Extracted information START

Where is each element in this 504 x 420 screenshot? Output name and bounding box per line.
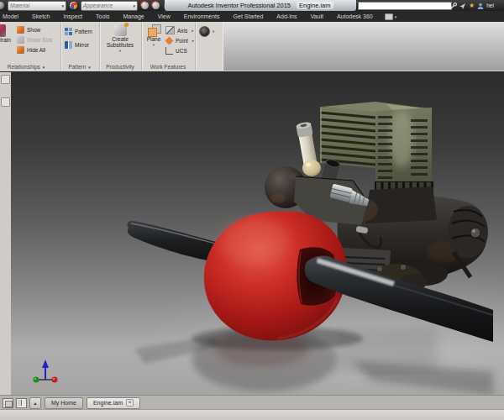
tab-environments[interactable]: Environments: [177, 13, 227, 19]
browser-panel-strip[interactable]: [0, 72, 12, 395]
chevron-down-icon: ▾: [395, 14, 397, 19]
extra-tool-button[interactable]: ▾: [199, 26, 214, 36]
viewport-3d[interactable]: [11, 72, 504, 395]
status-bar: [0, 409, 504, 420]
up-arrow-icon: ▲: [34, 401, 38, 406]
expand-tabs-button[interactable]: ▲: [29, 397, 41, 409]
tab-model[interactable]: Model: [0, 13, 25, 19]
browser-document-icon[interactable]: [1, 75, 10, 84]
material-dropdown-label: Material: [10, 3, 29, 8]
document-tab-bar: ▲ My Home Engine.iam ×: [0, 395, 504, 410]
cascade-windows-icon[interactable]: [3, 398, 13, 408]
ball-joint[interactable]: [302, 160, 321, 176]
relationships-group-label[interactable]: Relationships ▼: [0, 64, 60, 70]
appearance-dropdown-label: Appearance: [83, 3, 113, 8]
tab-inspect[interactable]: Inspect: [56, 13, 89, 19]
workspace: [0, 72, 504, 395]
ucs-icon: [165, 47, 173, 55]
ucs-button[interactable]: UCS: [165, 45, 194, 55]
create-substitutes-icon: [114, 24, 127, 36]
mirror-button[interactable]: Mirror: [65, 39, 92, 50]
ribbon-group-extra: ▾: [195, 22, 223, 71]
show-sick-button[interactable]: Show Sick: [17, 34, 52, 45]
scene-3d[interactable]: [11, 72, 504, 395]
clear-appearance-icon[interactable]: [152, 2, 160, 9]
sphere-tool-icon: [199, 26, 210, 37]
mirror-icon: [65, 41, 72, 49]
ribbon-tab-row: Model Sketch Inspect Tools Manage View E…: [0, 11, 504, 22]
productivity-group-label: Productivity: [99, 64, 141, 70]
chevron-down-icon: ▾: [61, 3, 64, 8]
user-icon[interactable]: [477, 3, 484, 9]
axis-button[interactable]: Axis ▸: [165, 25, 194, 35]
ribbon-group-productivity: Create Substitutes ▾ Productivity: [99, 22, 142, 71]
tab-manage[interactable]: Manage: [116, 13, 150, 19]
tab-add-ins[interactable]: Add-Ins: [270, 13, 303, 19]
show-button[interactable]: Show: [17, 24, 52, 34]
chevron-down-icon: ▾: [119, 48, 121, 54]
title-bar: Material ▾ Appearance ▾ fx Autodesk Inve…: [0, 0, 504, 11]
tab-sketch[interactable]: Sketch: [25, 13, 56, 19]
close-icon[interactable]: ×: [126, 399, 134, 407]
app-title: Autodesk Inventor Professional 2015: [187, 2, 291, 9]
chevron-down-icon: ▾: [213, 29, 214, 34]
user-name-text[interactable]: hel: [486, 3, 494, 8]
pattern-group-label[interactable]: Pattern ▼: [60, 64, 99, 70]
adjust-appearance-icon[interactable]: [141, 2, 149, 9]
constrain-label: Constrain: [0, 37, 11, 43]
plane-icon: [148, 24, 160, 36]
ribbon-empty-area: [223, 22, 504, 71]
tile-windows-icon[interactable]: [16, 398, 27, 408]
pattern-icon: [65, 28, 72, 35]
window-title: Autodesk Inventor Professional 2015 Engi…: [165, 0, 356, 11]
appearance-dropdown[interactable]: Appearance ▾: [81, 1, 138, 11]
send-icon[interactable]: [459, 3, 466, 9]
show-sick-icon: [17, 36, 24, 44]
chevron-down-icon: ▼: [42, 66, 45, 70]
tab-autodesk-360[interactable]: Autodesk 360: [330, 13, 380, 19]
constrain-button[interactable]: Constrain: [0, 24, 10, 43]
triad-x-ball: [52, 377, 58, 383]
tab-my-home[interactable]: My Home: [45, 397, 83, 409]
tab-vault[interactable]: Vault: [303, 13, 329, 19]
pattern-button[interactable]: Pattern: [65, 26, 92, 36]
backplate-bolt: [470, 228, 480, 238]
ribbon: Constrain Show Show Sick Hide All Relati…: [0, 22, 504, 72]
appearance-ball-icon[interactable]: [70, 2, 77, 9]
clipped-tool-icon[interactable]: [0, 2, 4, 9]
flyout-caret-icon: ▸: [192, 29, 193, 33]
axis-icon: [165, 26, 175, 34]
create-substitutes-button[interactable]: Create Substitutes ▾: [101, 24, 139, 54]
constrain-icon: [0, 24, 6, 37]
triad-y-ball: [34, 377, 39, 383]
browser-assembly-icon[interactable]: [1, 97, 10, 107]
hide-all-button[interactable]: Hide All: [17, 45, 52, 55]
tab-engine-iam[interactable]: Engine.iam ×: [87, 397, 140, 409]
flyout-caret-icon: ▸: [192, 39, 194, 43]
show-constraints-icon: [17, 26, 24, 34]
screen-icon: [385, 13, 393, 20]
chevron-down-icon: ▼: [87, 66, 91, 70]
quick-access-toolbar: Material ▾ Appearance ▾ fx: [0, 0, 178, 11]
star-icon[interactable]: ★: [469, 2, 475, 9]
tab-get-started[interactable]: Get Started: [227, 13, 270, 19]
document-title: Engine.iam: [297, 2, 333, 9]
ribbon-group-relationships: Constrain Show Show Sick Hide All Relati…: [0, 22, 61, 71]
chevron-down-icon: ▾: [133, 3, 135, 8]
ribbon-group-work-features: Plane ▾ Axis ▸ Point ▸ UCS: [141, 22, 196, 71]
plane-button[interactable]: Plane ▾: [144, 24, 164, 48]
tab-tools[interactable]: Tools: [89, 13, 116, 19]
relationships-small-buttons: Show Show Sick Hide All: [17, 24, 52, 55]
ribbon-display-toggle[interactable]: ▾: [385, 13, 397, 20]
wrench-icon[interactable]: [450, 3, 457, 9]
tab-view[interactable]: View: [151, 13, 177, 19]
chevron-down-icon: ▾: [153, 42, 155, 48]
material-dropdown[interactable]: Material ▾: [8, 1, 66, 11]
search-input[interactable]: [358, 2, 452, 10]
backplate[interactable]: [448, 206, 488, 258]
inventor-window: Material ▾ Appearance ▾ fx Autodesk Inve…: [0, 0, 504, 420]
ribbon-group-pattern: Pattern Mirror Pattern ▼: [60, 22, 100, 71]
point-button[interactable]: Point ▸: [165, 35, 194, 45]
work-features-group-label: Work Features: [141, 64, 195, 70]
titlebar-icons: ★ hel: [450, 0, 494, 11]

Extracted information END

- **What is expected**
Every line above that holds "Professional" should be copied out.

- **Your solution**
app-title: Autodesk Inventor Professional 2015: [187, 2, 291, 9]
window-title: Autodesk Inventor Professional 2015 Engi…: [165, 0, 356, 11]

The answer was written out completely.